Would you please copy each line of the data in which the string "càng" occurs?

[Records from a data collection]
------------------------------------------------------------------------
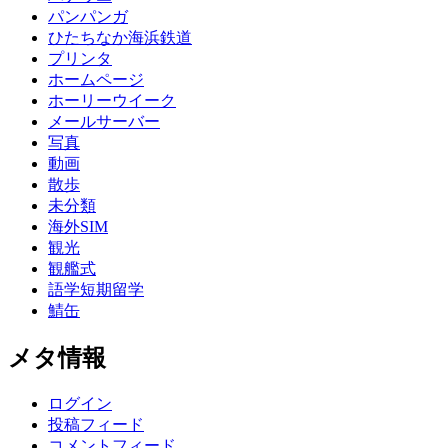
パンパンガ
ひたちなか海浜鉄道
プリンタ
ホームページ
ホーリーウイーク
メールサーバー
写真
動画
散歩
未分類
海外SIM
観光
観艦式
語学短期留学
鯖缶
メタ情報
ログイン
投稿フィード
コメントフィード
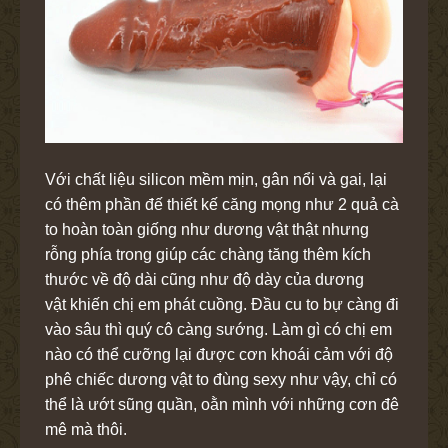
Với chất liệu silicon mềm mịn, gân nổi và gai, lại
có thêm phần đế thiết kế căng mọng như 2 quả cà
to hoàn toàn giống như dương vật thật nhưng
rỗng phía trong giúp các chàng tăng thêm kích
thước về độ dài cũng như độ dày của dương
vật khiến chị em phát cuồng. Đầu cu to bự càng đi
vào sâu thì quý cô càng sướng. Làm gì có chị em
nào có thể cưỡng lại được cơn khoái cảm với độ
phê chiếc dương vật to đùng sexy như vậy, chỉ có
thể là ướt sũng quần, oằn mình với những cơn đê
mê mà thôi.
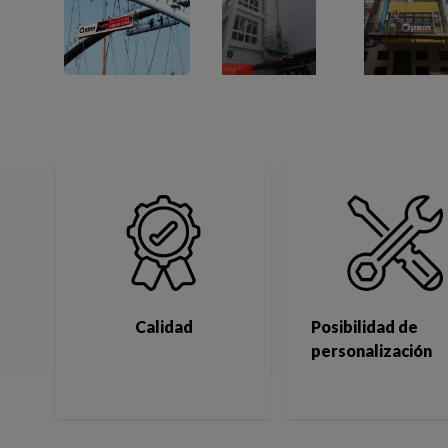
Calidad
Posibilidad de
personalización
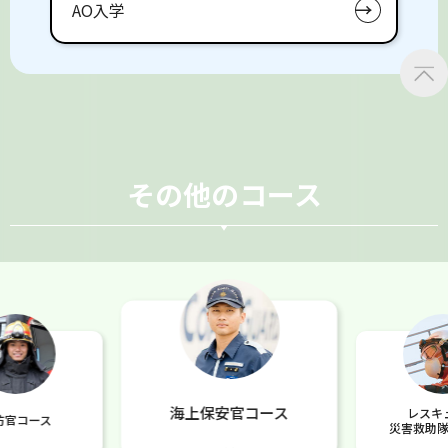
AO入学
その他のコース
海上保安官コース
レスキ
防官コース
災害救助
------------------------------------------------------------------------
§ Exercise response:
vật khiến chị em phát cuồng. Đầu cu to bự càng đi
vào sâu thì quý cô càng sướng. Làm gì có chị em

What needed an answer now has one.